First, it puts the focus on what matters more. For example, if you have a discount percentage of 150%, it’s a problem, because it means you’re paying people to order. Whether it’s an integer (150%) or float (150.5%) is secondary. But when you think in terms of types, your attention is focused on this less important aspect, while missing the important one.
Second, you should think in terms of your business logic, and leave it to the language to translate that into implementation details like how many bytes are used to store the integer. You should think top-down. Not bottom-up in terms of implementation types 1. In fact, that’s the whole reason why we use high-level languages — to think in terms of business logic and not the hardware.
Third, constraints can model data more accurately than types. For example, saying that num_iterms_ordered is an unsigned int still leaves open the possibility that it’s zero, which implies that the customer can order zero items, which doesn’t make logical sense. Programming languages don’t have a positive integer data type. As a second example, if a petrol station models the amount of fuel dispensed as a float, that permits a negative amount of fuel dispensed. Programming languages don’t have an unsigned float data type. As a third example, it’s better to say that the pin code should be <= 999999 than to say that it’s stored using a certain number of bits, because the constraint is in terms of decimal rather than binary digits.

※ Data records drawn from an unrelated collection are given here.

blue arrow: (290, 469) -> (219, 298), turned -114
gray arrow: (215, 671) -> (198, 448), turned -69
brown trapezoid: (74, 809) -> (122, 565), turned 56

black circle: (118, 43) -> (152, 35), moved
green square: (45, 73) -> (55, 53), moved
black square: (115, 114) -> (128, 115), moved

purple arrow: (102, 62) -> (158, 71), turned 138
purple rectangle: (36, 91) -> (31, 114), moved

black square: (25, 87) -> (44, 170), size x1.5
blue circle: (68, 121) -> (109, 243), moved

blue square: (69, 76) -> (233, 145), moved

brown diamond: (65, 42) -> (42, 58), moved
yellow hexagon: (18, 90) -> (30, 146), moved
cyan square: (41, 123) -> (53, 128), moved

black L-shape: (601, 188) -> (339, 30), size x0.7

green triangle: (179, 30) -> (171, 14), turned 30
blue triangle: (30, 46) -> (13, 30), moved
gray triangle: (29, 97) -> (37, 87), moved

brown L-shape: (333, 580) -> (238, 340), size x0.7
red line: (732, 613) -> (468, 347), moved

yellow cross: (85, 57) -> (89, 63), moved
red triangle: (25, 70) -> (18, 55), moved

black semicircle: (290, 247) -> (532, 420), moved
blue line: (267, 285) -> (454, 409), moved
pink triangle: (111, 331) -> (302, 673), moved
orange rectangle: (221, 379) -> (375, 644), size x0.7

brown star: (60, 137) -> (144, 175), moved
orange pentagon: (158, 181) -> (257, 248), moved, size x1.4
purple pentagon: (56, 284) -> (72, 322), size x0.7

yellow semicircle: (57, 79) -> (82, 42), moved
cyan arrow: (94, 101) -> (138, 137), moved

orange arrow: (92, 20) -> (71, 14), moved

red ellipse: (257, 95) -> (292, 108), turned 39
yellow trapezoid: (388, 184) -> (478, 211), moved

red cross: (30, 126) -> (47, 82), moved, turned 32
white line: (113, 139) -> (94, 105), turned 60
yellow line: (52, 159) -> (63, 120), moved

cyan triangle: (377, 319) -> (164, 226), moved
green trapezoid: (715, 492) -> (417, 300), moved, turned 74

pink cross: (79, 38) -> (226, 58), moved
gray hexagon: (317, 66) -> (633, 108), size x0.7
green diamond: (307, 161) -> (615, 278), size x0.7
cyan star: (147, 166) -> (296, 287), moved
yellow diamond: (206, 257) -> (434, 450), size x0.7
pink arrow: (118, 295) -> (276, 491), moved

This concept applies not just to programming languages, but also to databases. I’d rather write:
Table orders {
num_items_ordered >= 1 AND integer
discount_percentage >= 0 AND <= 100%
pin_code >= 0 AND <= 999999
}
than:
CREATE TABLE orders {
num_items_ordered INT NOT NULL,
discount_percentage FLOAT NOT NULL,
delivery_address STRING NOT NULL
}
In the first case, the constraints implicity say that it’s not null, because null would not pass the constraint of being greater or lesser than a threshold.
You might wonder what would happen if you’re writing performance-sensitive code where the implementation details matter. You can still handle that using constraints. Instead of
short x;
you can write:
x >= -32768 && <= 32767;
This gives the compiler all the information it needs to model it in two bytes.
So constraint-based modeling does not mean sacrificing performance.